- [Exercise description] Find "Sofort lieferbar" and "14 Tage Rückgaberecht" in the records below. Copy the lines holding them and every line between, exactly, and no others.
*** Data extracts Section Begins ***
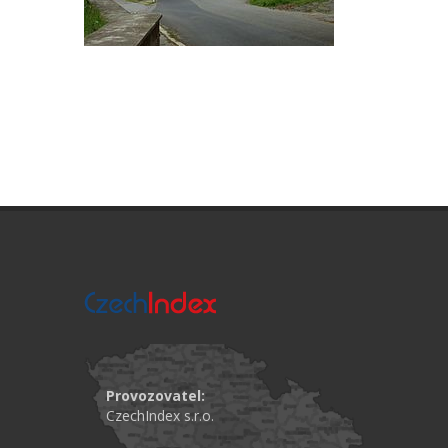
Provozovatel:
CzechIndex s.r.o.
*** Data extracts Section Ends ***
*** Data extracts Section Begins ***
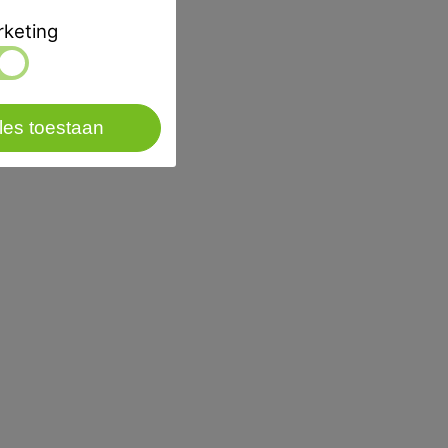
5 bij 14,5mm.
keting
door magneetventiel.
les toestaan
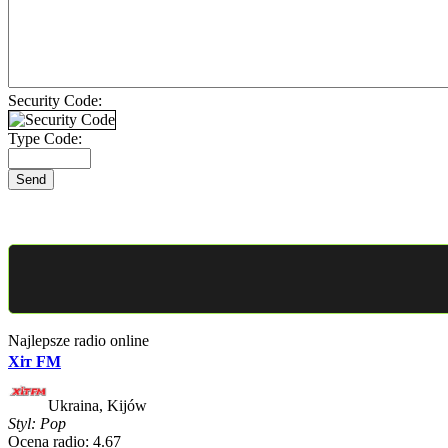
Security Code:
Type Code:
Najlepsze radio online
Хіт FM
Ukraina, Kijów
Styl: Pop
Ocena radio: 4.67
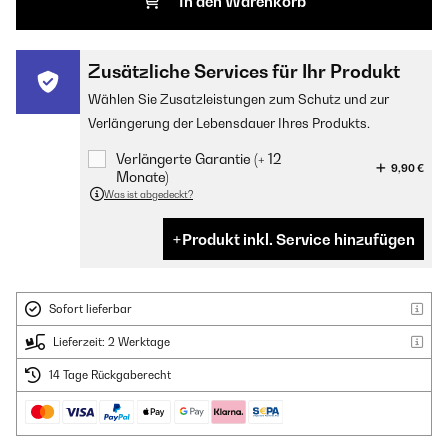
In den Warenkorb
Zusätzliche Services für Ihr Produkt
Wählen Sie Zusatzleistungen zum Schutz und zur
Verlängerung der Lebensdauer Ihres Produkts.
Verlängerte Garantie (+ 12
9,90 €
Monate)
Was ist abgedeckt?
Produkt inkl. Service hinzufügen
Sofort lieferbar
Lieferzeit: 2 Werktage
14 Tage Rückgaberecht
*** Data extracts Section Ends ***
*** Data extracts Section Begins ***
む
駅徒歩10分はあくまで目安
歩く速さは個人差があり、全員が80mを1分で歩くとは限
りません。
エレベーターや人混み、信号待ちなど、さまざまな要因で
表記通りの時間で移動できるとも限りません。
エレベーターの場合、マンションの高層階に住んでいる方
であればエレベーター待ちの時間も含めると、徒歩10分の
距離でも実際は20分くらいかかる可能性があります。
*** Data extracts Section Ends ***
- [Output below]
Sofort lieferbar
Lieferzeit: 2 Werktage
14 Tage Rückgaberecht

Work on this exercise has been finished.